22 Pixel counting unit (original pixel accumulation means) 23 Pixel counter (output pixel accumulator) 24 Calculation Unit (Document Pixel Accumulation Unit) 25 Calculation Unit (Output Pixel Accumulation Means) 30 Digital copier (image forming device) 40 Scanner unit (reading means) 73 memory (image signal storage means) 75 PCU (control means) 78 ICU (Image signal processing means) 92 Liquid crystal panel (input means / display means)

Claims (4)

(57) [Claims] 1. A reading unit for reading an image from a document,
An image signal processing unit that forms an output image based on the read image, a control unit that controls the reading unit and the image signal processing unit by a plurality of types of operation modes depending on at least the type of document, and the output unit. Print image
Print output means to output and send the above output image to the outside
And a printing means for outputting the output image or
In the image forming apparatus performs output processing for transmitting to the outside, and the document discrimination means for discriminating the type of the document according to the type of image on the original, and the original cumulative storage means for storing the cumulative number of documents for each type of document, the An original document accumulating means for updating the above-mentioned total based on the discrimination result of the original document discriminating means at each output processing operation is provided , and the control means compares the above-mentioned totals with each other and determines the type of the original having the largest total. An image forming apparatus, wherein the operation mode is selected as an initial setting mode. 2. The manuscript accumulating means performs the output processing normally.
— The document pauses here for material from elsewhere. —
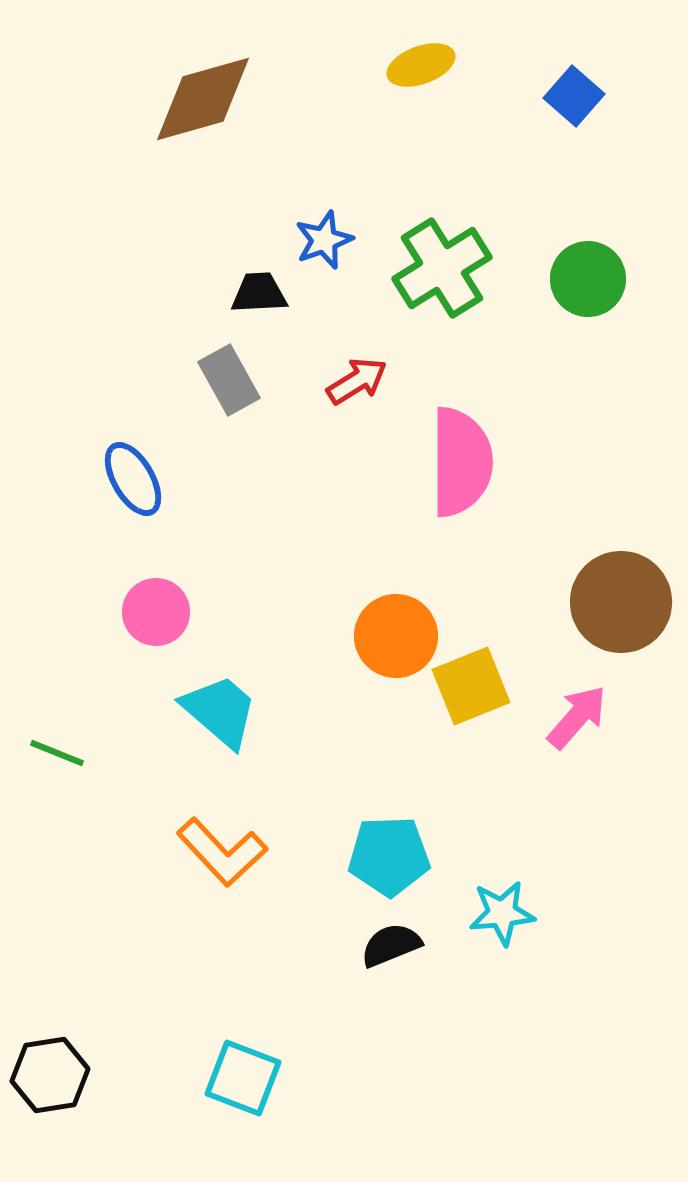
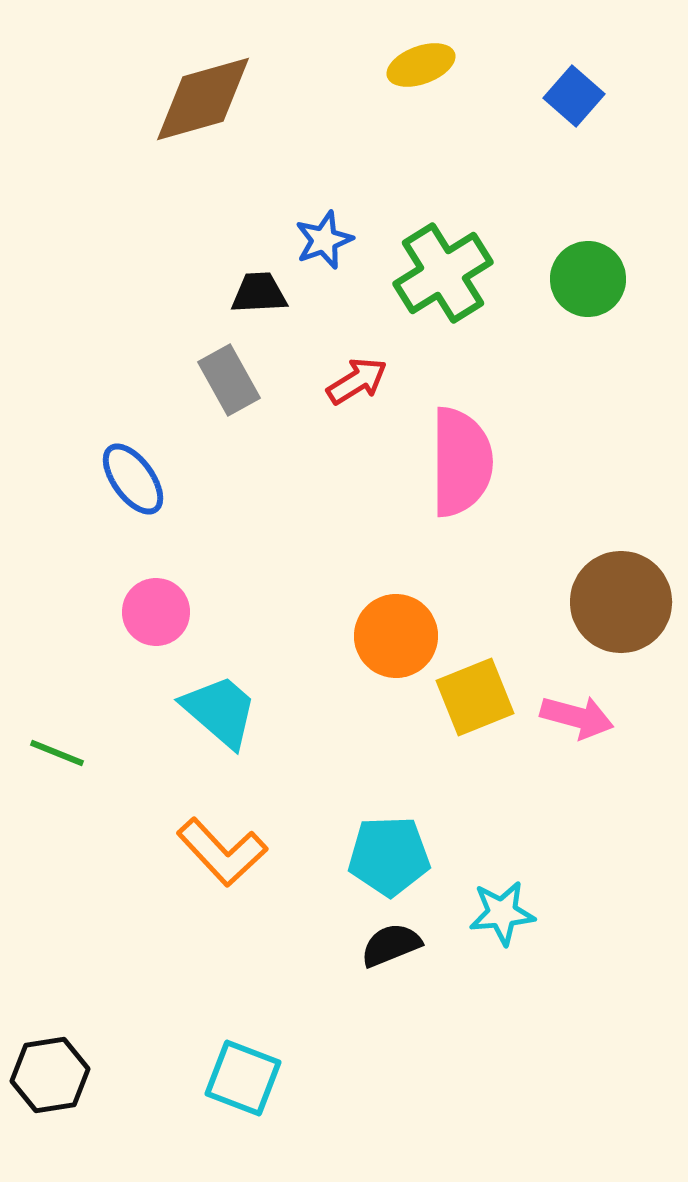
green cross: moved 1 px right, 5 px down
blue ellipse: rotated 6 degrees counterclockwise
yellow square: moved 4 px right, 11 px down
pink arrow: rotated 64 degrees clockwise
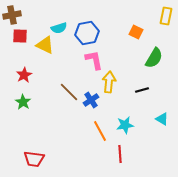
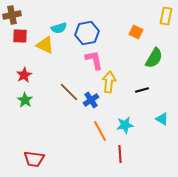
green star: moved 2 px right, 2 px up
After the above, the above totals are stored in the original total storage means.
The image according to claim 1, wherein the image is stored regularly.
Image forming device. 3. Reading means for reading an image from an original,
Image signal that forms an output image based on the read image
Processing means, reading means, and image signal processing means
And multiple operation modes depending on the type of original.
Control means for controlling the mode and whether the original is a copy prohibited item.
An image forming is provided with a copy prohibited object determining means for determining whether or not
Documents that determine the document type according to the image type on the document in the image forming apparatus that performs
Discrimination means and total document count that stores the total number of documents by type of document
The storage means and, based on the determination result of the original determination means, each time the image forming operation is performed.
Based on the above, the control means compares the above-mentioned totals with each other, and the most total is calculated.
The operation mode corresponding to the type of many documents is called the initial setting mode.
Be one that selected by the copy inhibit object determining unit, document copy inhibit thereof der
If it is determined that the number is
An image forming apparatus characterized by terminating a copying operation. 4. A receiving means for receiving data from the outside is provided.
For example, the image data received by said receiving means,
Read from the above manuscript without adding to the above total
The same processing as image data is performed.
The image forming apparatus according to any one of 1 to 3.